Location: Invasive Species and Pollinator Health
Project Number: 2030-22000-029-009-S
Project Type: Non-Assistance Cooperative Agreement
Start Date: Sep 28, 2015
End Date: Sep 30, 2019
Objective:
To assess ecology, growth and spread of invasive yellow flag iris (Iris psudacorus) with climate change and sea level rise. The objective is to evaluate climate and environmental characteristics of invaded sites; growth, fitness and phenotypic traits of the invasive plants; and assess invertebrate food webs at field sites in the Sacramento-San Joaquin Delta, San Francisco Bay Estuary (SFE), and in sensitive wetlands from a latitudinal gradient along the Pacific Coast. This study will contribute to an overall evaluation of the capacity of invasive aquatic plants/populations to maintain fitness and spread in response to climate change. Results will elucidate relationships among invasive iris abundance and growth, impacted habitat conditions, and infaunal invertebrate community/food web structure and the trophic implications of changing plant cover associated with plant invasion, weed management and ecological restoration.
Approach:
The ARS – CSULB team will identify study populations and conduct field research to evaluate species and population characteristics, environmental variables and food webs associated with invasive Iris pseudacorus (IRPS) a) at sites across an estuarine salinity and inundation gradient (Delta - SFE); and b) along a latitudinal/climate gradient from southern California ~33°N to northern Washington 48°N. At field sites, GPS coordinates and elevation data will be obtained and referenced to NOAA tide gage station data.

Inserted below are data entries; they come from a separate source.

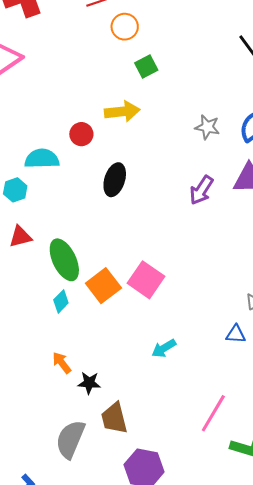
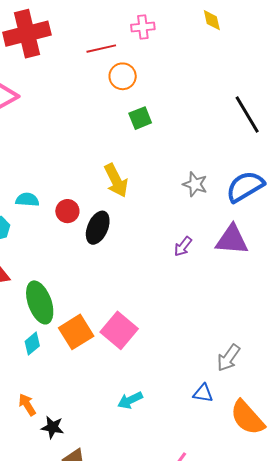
yellow arrow: (122, 111) -> (116, 180), moved, turned 64
red circle: (81, 134) -> (67, 211), moved
cyan semicircle: (42, 159) -> (27, 200), size x0.7
purple arrow: (201, 190) -> (183, 246), size x0.7

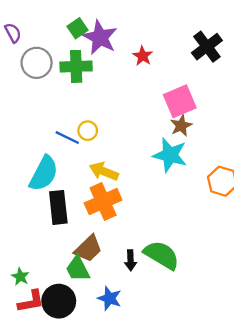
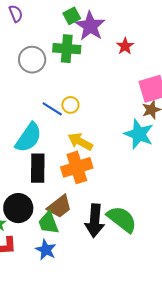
gray circle: (37, 63) -> (32, 60), moved
black arrow: (131, 260) -> (95, 221), size x1.8
blue star: (109, 298) -> (46, 250), moved
black circle: (59, 301) -> (18, 208), moved

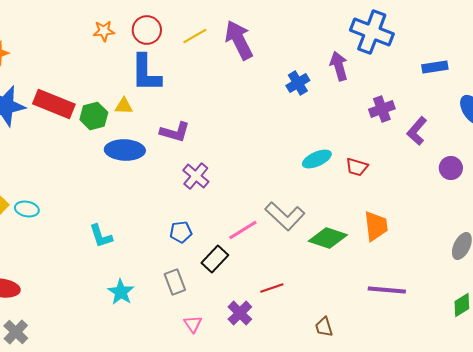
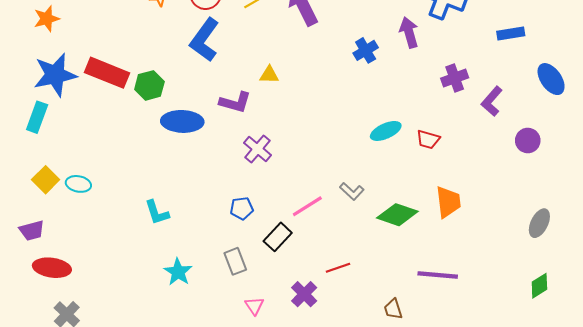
blue L-shape: (146, 73) -> (205, 40), turned 36
yellow triangle: (124, 106) -> (269, 75), moved
gray L-shape: (285, 216) -> (352, 191), size x0.6
purple line: (387, 290) -> (438, 275), moved

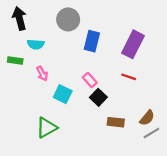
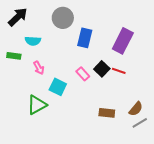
black arrow: (19, 18) -> (18, 17), turned 60
black square: (98, 97) -> (102, 69), moved
green triangle: (47, 128) -> (37, 105), moved

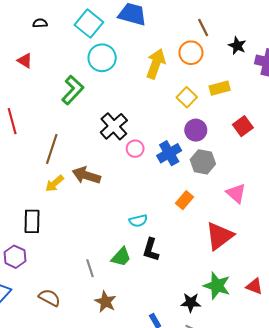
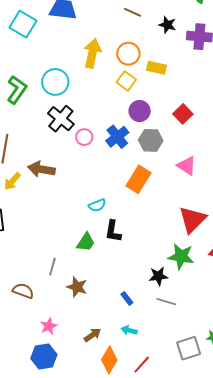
brown line: (203, 28) -> (132, 12), turned -30
orange circle: (191, 53) -> (128, 54), moved
cyan circle: (102, 58) -> (55, 82), moved
yellow rectangle: (220, 88) -> (156, 68), turned 36
red square: (243, 126) -> (183, 114), moved
orange rectangle: (185, 200) -> (138, 179), size x1.5
red triangle: (219, 236) -> (192, 220), moved
gray line: (90, 268) -> (52, 267), moved, turned 42

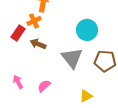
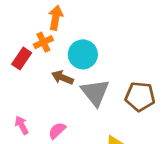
cyan circle: (87, 30) -> (83, 54), moved
brown arrow: (38, 44) -> (62, 78), moved

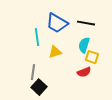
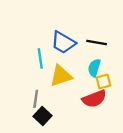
yellow triangle: (55, 52) -> (61, 76), size x1.5
yellow square: (92, 57) -> (103, 82), turned -32
red semicircle: (84, 72) -> (94, 99), size x1.5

We will use random quadrat sampling of vegetation at low tide (n=12+ per population) to quantify % cover of species, species richness, IRPS plant traits and biomass. Soil cores will be collected from invaded and uninvaded areas and evaluated for salinity and other properties, and for benthic invertebrates. Water quality will be measured using a multiparameter probe to record surface temperature, salinity, and pH at high slack tide. Climate and hydrologic data will be accessed from large USGS and NOAA databases. Plots will be revisited for seed collections. Plant traits from field populations will be compared using MANOVA. Principal component analysis (PCA) will be used to screen/reduce abiotic and leaf trait variables, analyzing the correlation matrix to extract independent PCA factors. PCA factors of the abiotic environment and PCA factors of plant traits will be evaluated with multiple linear regression models. Multivariate community analysis in Primer (ANOSIM, SIMPER) will be conducted on invertebrate communities to determine differences between invaded and uninvaded communities. Relationships between abiotic variables and plant traits will be examined with linear regressions.